Opinion: Project Fear vs Project Hate

Brexit (AAP)
Brexit (AAP)

Since I moved to the UK six months ago, it's been wall-to-wall Brexit debate.

I've moved through all five stages of voter engagement - curious ambivalence, amusement, keen interest, vociferous obsession and now come E-Day, near total apathy

I blame both sides for boiling my choices down to Project Fear versus Project Hate.

The referendum campaign should have been an opportunity to have a well-informed, grown up conversation about what we want from the country we live in; the people we deal with, our jobs, our homes, our security and how we relate to the rest of the world.

Instead we've had a campaign broadly characterised by hate, bigotry, fear and scare-mongering.

Of course, sound debate exists, but it's been drowned out by dog-whistling that has become so overt it's blaring through a trombone.

Panic brings out the worst in politicians.

Both campaigns have been panicking for months and every time one side ramps up the rhetoric, it forces the other to do the same.

It's noise pollution and it means those who count -- the voters -- are left with a whole lot of white noise and not a lot of facts.

Project Hate There is hatred in the air in the UK at the moment and the tragic murder of MP Jo Cox brought it into sharp focus.

In a moving interview with the BBC, Jo's husband, Brendan Cox, said his wife was killed for her political views.

Jo Cox was a campaigner for refugee and migrant rights and for the Remain campaign.

An hour before she was killed, Nigel Farage, the leader of UKIP and the man leading Leave's anti-immigration arguments, unveiled this poster showing a long, winding line of Syrian refugees with the words "Breaking Point".
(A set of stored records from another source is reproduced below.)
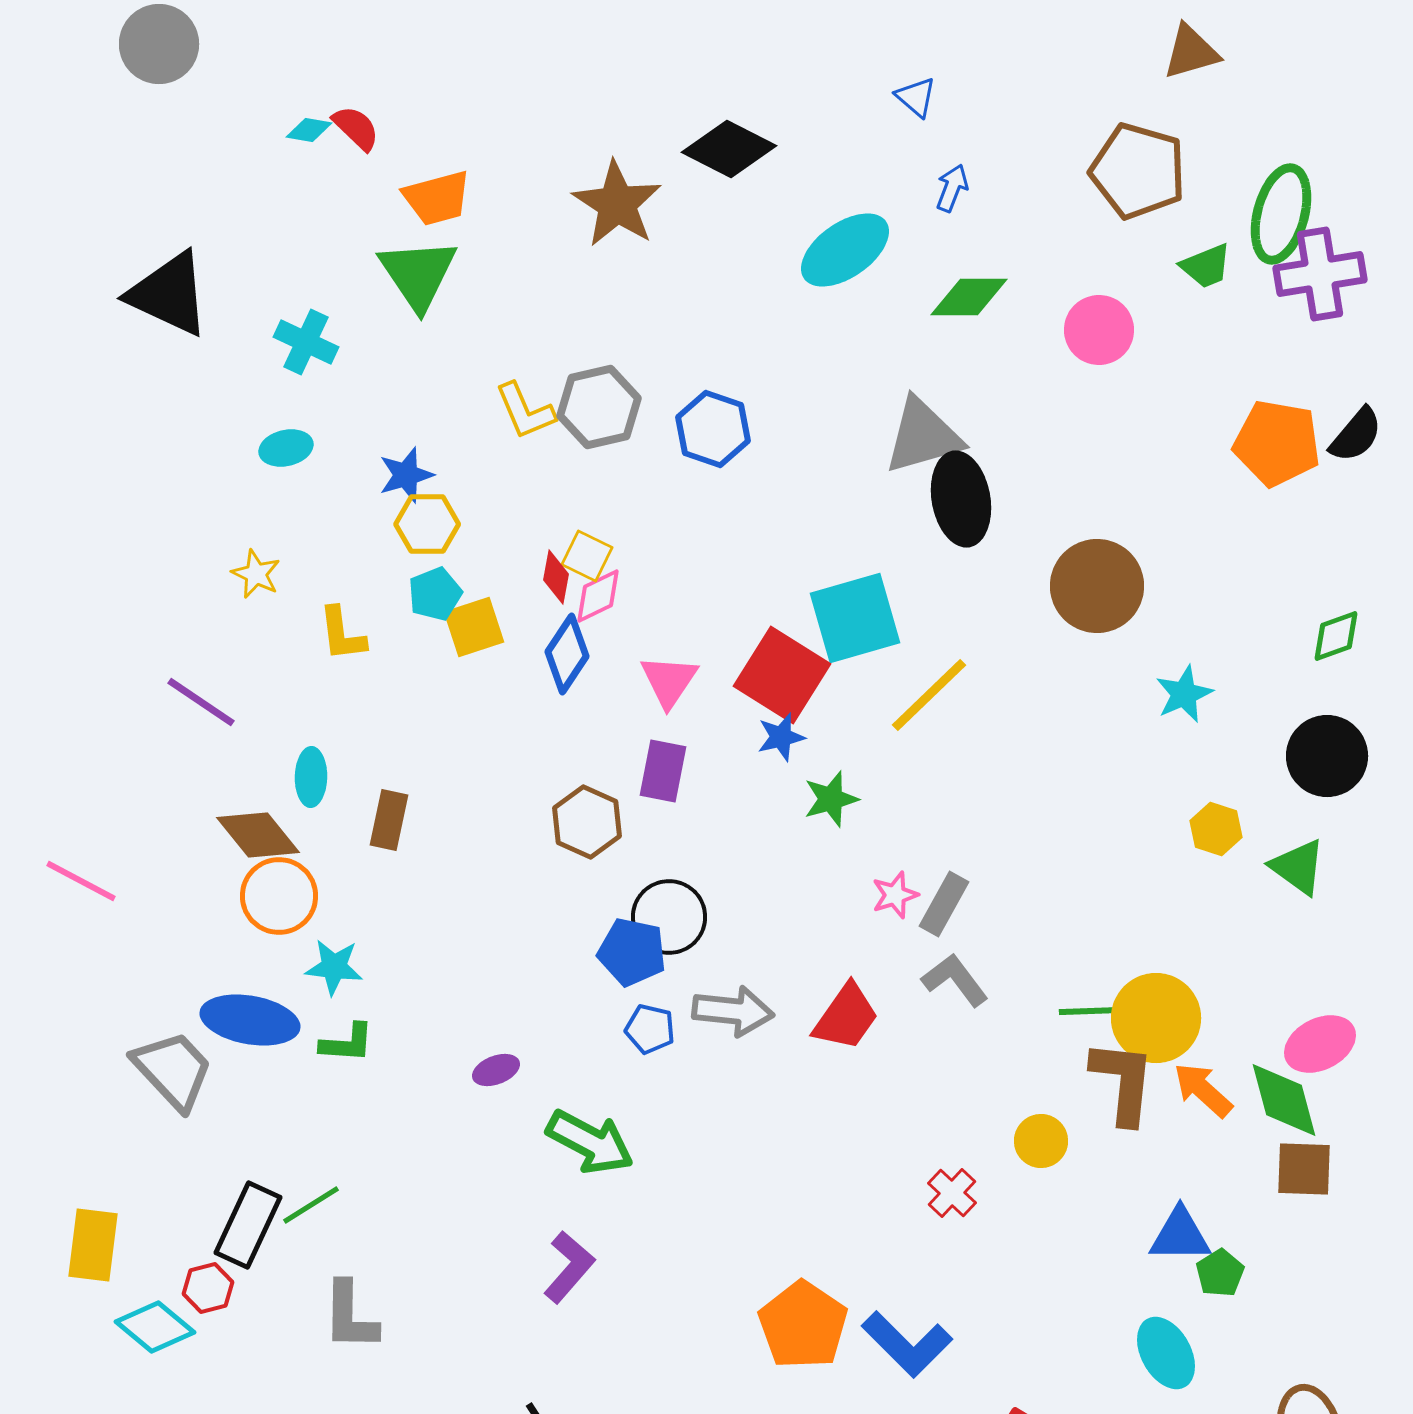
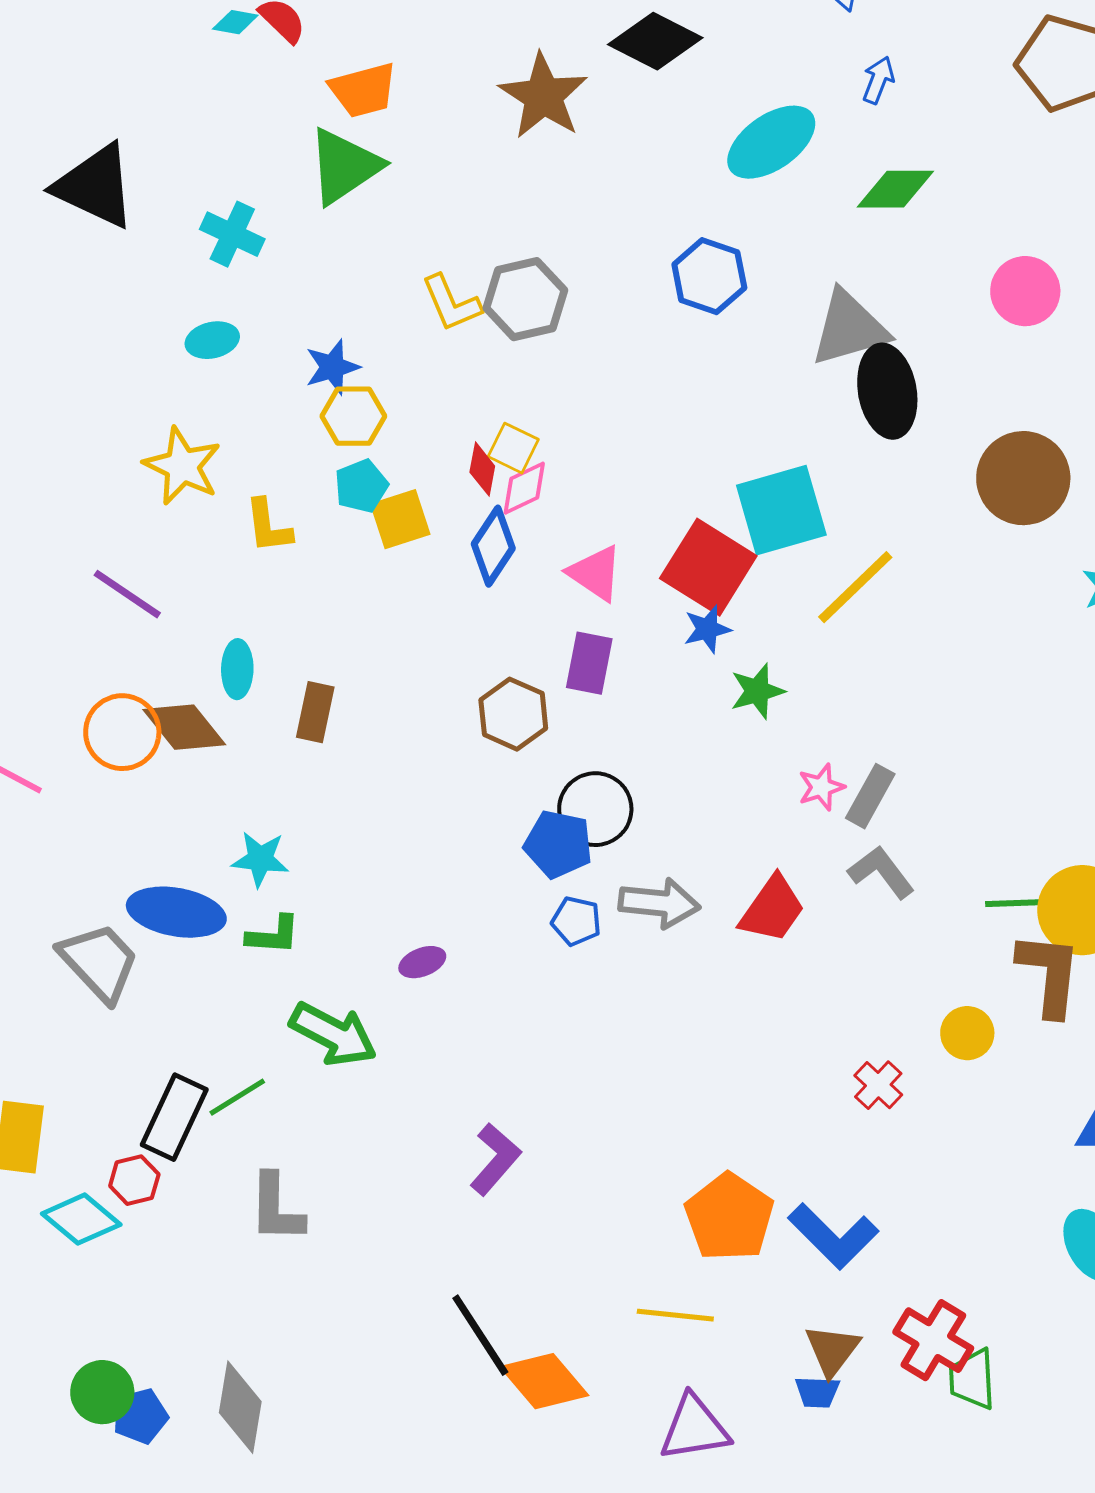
green triangle: (418, 274) -> (344, 166), turned 30
pink circle: (1099, 330) -> (1025, 291), moved
blue hexagon: (713, 429) -> (709, 276), moved
yellow star: (256, 574) -> (182, 466), size x1.6
pink triangle: (669, 681) -> (595, 573), turned -30
orange circle: (279, 896) -> (122, 732), moved
green arrow: (590, 1142) -> (333, 1034), moved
Opinion: Project Fear vs Project Hate

Project Fear It didn't take long for the Remain side to talk up how nasty and hate-filled the campaign had become with an implied finger pointed at Leave.

It was right to do so, but Remain is far from blameless.

Before Jo Cox's death, it too used hyperbolic language to scare voters about the economic and security impacts of leaving the EU.

David Cameron said Brexit would detonate a "bomb under the economy" and questioned peace and stability if Britain were to leave.

Fingers in EarsSo will World War III break out if we leave? No. Will the UK be overrun by migrants if we stay? No. Are we facing the next Great Depression if we leave? No. Is all of Turkey moving to London if we stay? No. No, no, no!

There are legitimate concerns with blow-out migration numbers. The more people there are, the greater the strain on schools, hospitals, jobs and housing.

There are also legitimate concerns about the economy. The markets hate instability and uncertainty does knock-on into jobs, wages and house prices.

But neither side told us how they'd deal with these legitimate concerns, instead opting to be shouty and drum up fear and hatred.

I'm still voting today -- shaking off the apathy -- but with no real thanks to either campaign.

I'll be heading into the polling booth with my fingers in my ears blocking out the static hum of hate and fear because neither have a place in the UK I want to live in.